---------- LISTED RECORDS

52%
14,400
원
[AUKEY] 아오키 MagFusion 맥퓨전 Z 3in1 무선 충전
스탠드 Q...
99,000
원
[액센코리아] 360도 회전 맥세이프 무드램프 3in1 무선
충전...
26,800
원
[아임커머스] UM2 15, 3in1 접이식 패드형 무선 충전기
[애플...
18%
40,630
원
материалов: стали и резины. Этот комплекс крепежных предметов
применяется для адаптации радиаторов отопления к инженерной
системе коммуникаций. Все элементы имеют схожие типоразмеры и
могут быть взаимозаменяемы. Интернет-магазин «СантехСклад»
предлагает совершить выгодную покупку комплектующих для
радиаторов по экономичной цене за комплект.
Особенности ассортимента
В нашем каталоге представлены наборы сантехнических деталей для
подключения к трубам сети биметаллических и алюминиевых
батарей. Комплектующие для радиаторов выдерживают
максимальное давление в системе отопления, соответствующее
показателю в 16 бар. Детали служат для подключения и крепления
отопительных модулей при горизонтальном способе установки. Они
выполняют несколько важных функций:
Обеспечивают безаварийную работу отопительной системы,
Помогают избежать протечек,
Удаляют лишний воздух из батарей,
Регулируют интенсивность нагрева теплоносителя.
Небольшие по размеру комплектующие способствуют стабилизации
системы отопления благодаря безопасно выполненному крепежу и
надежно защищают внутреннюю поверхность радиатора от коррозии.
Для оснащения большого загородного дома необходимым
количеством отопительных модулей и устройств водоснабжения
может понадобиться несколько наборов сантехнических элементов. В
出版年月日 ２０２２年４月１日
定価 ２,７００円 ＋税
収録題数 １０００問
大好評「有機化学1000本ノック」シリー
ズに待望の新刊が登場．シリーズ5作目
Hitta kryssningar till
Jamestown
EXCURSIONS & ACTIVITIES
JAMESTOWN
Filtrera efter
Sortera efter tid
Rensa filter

--------------------

TASK BRIEF: Nothing but the lines from the one containing "выполняют несколько важных" through the end of the entries belongs in the answer; repeat them exactly.

RESPONSE TO THIS TASK:
выполняют несколько важных функций:
Обеспечивают безаварийную работу отопительной системы,
Помогают избежать протечек,
Удаляют лишний воздух из батарей,
Регулируют интенсивность нагрева теплоносителя.
Небольшие по размеру комплектующие способствуют стабилизации
системы отопления благодаря безопасно выполненному крепежу и
надежно защищают внутреннюю поверхность радиатора от коррозии.
Для оснащения большого загородного дома необходимым
количеством отопительных модулей и устройств водоснабжения
может понадобиться несколько наборов сантехнических элементов. В
出版年月日 ２０２２年４月１日
定価 ２,７００円 ＋税
収録題数 １０００問
大好評「有機化学1000本ノック」シリー
ズに待望の新刊が登場．シリーズ5作目
Hitta kryssningar till
Jamestown
EXCURSIONS & ACTIVITIES
JAMESTOWN
Filtrera efter
Sortera efter tid
Rensa filter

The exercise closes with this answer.